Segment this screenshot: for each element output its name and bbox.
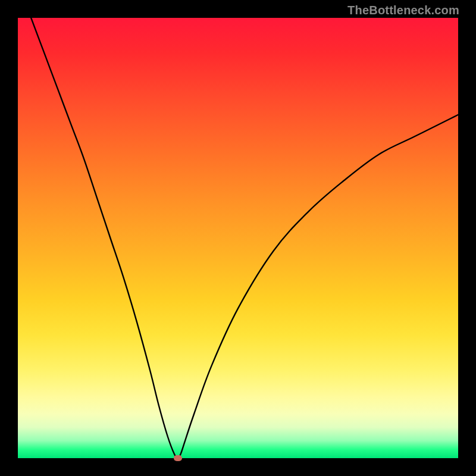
optimum-marker bbox=[174, 455, 182, 461]
watermark-text: TheBottleneck.com bbox=[347, 4, 459, 17]
plot-area bbox=[18, 18, 458, 458]
bottleneck-curve bbox=[18, 18, 458, 458]
chart-frame: TheBottleneck.com bbox=[0, 0, 476, 476]
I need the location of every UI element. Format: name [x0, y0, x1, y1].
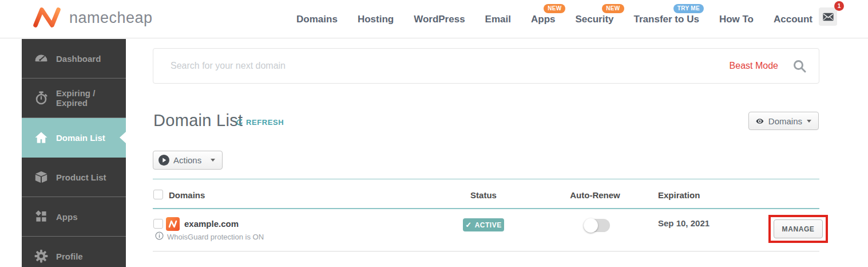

____

**WHAT TO WORK ON**.
Restate the full listing verbatim and drop every picture.

**EXERCISE OUTPUT**.
Segment this screenshot: for each element output its name and bbox.
optimum-marker bbox=[174, 455, 182, 461]
watermark-text: TheBottleneck.com bbox=[347, 4, 459, 17]
plot-area bbox=[18, 18, 458, 458]
bottleneck-curve bbox=[18, 18, 458, 458]
chart-frame: TheBottleneck.com bbox=[0, 0, 476, 476]
I need the location of every UI element. Format: name [x0, y0, x1, y1].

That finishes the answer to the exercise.